# Vermilion Ice



## 88luneke (Jan 12, 2014)

Been reading this forum for a month or so. Figured I'd stop lurking and join some convos. 

How's the flow on the V? She iced over?

Checked the flow charts and it shows the data is unavailable. Not sure if that's due to ice chunks or ice over.


----------



## tehsavage (Aug 16, 2013)

Pretty sure the sensor was broke. She's probably flowing over 1000 now and muddy as all get out. The v clears slow so I'd say it will be money by Thursday 


Sent from my iPhone using Ohub Campfire mobile app


----------



## V Fisher (Nov 28, 2009)

I drove over it yesterday it is ice


----------



## Lundfish (Apr 7, 2010)

V Fisher said:


> I drove over it yesterday it is ice


I heard that it became unlocked yesterday.

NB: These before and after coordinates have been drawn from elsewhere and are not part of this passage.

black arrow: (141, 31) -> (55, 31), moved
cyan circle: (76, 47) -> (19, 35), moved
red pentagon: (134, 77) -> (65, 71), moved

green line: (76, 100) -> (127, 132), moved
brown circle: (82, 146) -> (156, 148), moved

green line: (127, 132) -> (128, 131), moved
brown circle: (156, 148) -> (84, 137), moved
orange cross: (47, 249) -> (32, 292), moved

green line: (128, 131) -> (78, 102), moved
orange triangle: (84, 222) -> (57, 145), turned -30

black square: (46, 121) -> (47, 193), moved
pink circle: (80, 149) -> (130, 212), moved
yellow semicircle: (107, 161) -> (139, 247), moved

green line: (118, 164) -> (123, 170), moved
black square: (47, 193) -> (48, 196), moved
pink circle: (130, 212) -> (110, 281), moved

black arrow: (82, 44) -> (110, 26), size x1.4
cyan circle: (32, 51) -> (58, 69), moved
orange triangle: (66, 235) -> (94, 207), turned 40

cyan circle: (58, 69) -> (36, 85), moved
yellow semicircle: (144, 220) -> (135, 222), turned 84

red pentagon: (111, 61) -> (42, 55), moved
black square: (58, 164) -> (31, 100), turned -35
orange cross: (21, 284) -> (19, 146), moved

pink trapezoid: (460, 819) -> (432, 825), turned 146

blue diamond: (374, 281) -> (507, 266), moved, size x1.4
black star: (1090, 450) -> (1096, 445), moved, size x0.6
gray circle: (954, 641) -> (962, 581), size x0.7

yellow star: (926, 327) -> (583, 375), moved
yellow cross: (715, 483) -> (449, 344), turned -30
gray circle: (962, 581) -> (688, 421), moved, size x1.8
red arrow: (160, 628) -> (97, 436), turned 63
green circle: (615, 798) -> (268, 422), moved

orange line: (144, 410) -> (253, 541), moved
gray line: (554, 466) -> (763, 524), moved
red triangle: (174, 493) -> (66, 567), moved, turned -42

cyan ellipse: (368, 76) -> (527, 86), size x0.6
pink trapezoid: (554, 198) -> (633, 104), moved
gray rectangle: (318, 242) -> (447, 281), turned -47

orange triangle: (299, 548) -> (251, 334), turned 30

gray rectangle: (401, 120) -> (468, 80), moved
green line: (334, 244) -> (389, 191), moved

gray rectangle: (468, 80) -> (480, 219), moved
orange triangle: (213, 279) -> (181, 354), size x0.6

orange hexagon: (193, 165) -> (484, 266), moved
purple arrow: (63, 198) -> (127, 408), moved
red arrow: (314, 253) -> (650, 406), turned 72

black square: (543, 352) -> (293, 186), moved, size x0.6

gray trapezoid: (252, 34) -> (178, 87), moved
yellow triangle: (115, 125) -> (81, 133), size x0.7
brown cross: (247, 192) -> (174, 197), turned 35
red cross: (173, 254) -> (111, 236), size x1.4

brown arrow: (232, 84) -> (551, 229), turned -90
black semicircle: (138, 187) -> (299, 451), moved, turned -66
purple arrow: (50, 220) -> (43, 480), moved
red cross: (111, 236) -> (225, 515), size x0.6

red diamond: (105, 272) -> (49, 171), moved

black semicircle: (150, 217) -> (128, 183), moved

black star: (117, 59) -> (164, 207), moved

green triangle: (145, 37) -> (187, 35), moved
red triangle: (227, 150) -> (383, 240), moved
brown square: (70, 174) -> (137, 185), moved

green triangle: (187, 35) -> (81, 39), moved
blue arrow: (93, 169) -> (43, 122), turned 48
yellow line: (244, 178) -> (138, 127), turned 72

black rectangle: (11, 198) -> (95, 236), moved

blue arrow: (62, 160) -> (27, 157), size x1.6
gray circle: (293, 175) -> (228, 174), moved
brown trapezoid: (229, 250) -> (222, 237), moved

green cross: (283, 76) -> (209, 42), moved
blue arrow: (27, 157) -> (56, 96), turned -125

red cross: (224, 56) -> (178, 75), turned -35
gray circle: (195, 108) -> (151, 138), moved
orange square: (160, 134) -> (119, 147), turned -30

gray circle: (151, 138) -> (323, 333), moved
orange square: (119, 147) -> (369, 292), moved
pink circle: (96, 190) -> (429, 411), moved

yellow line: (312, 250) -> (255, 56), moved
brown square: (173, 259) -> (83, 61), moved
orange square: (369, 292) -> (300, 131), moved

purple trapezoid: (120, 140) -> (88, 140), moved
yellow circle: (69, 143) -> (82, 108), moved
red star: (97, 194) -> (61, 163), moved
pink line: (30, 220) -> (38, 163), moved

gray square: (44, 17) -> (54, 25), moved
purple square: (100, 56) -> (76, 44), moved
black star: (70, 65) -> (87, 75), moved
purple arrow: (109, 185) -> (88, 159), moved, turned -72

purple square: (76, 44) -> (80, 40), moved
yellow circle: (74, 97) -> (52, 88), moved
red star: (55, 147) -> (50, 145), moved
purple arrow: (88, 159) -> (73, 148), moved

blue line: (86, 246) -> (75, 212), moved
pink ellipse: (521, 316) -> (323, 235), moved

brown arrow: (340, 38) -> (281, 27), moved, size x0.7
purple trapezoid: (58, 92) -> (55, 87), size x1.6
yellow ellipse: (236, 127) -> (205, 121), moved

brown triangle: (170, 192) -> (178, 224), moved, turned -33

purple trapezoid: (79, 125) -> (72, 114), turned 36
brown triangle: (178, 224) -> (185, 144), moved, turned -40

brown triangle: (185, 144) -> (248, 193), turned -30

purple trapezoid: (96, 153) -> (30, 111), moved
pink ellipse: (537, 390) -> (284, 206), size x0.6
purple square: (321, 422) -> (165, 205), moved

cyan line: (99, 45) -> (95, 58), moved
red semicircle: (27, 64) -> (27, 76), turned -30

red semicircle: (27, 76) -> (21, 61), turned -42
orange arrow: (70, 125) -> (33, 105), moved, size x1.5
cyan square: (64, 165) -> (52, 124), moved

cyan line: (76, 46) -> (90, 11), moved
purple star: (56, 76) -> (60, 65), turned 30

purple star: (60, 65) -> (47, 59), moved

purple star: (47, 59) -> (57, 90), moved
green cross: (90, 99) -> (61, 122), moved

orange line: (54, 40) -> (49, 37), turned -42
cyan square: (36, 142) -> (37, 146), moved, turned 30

Is that not the case?


----------



## Dmrman21 (Nov 18, 2013)

Just drove down to check it out it is open but I don't think it isf fishable. maybe farther up the river?


----------



## 88luneke (Jan 12, 2014)

Above freezing temps should help out this week. But as I said before, I know very little about this river and how it reacts to a freeze.


----------



## jiggin'fool (Dec 18, 2005)

Anyone have a chance to see the flow and color of the V?


----------



## steelhead sniper 860 (Nov 6, 2013)

I live right up the road from the V, probably going to go look at it here in a little bit, Ill let you know what the conditions look like, my guess is it will be good by the weekend but Im not sure with that rain again last night and possible precipitation in the forecast.


----------



## jiggin'fool (Dec 18, 2005)

Ok thanks!


----------



## 88luneke (Jan 12, 2014)

Looking forward to the report!


----------



## 88luneke (Jan 12, 2014)

Riverboss is showing a flow at about 450


----------



## jiggin'fool (Dec 18, 2005)

Ya it wasn't working on Tuesday!


----------



## mokabe (Jan 23, 2011)

Drove by the V today. Mostly iced over. Alot of areas had ice piled up. The open areas had muddy water.


----------



## 88luneke (Jan 12, 2014)

Yuck...might stay back and hit the ice instead.


----------